Porque atrás de um adulto excepcional, pode estar um professor igualmente excepcional, e numa edição em que colocamos os olhos no futuro dos jovens que ditarão o próprio futuro, o VER partilha a história da vencedora deste ano de 2018 – Andria Zafirakou – do Reino Unido e dá ainda a conhecer o perfil e os projectos de alguns dos 10 professores que se sentaram na cadeira de finalistas este ano e cujos resultados foram conhecidos a 18 de Março último. De recordar que Portugal implementou este ano uma edição do mesmo prémio, no valor de 30 mil euros e sobre a qual um dos membros do júri escreveu para o VER.
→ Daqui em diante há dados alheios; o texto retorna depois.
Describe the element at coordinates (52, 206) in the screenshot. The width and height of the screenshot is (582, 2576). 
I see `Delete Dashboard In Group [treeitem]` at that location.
Mas vejamos os projectos premiados daquele que também é conhecido como o “Nobel da Educação”.

Andria Zafirakou – Reino Unido: “A arte transcende as barreiras da língua”
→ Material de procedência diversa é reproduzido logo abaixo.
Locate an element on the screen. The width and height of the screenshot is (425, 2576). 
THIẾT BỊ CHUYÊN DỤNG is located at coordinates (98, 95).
Situada em Brent, uma área no interior de Londres conhecida como um dos locais com maior diversidade cultural do Reino Unido e também como uma das suas zonas mais desprivilegiadas, a Alperton Community School alberga um conjunto de alunos que, entre si, falam cerca de 35 línguas diferentes. Provenientes de contextos de pobreza significativa, a maior parte dos estudantes da Alperton partilha a sua casa com várias famílias e a exposição aos gangues que fervilham no local é comum. E é por isso que Andria Zafirakou – a vencedora do prémio de um milhão de dólares na edição de este ano do Global Teacher Prize – não deixa o seu papel de professora no interior dos portões da escola onde ensina, antes o leva para além dos mesmos. Professora de artes e têxteis, e membro da equipa de liderança sénior destacada para ganhar a confiança dos alunos e dos seus pais de forma a compreender o contexto de desfavorecimento onde estes vivem, Andria redesenhou, do zero e com a ajuda de vários seus colegas professores, a oferta curricular de todas as disciplinas ensinadas em Alperton, com o objectivo de existir uma maior identificação entre as matérias ensinadas e as necessidades dos alunos. Expostos continuamente à violência dos gangues que todos os dias tentam “angariar” alunos para as suas fileiras, não é de estranhar que as crianças e jovens que chegam à escola possuam competências limitadas e sofram de um isolamento não só face aos funcionários do estabelecimento de ensino, como também entre si.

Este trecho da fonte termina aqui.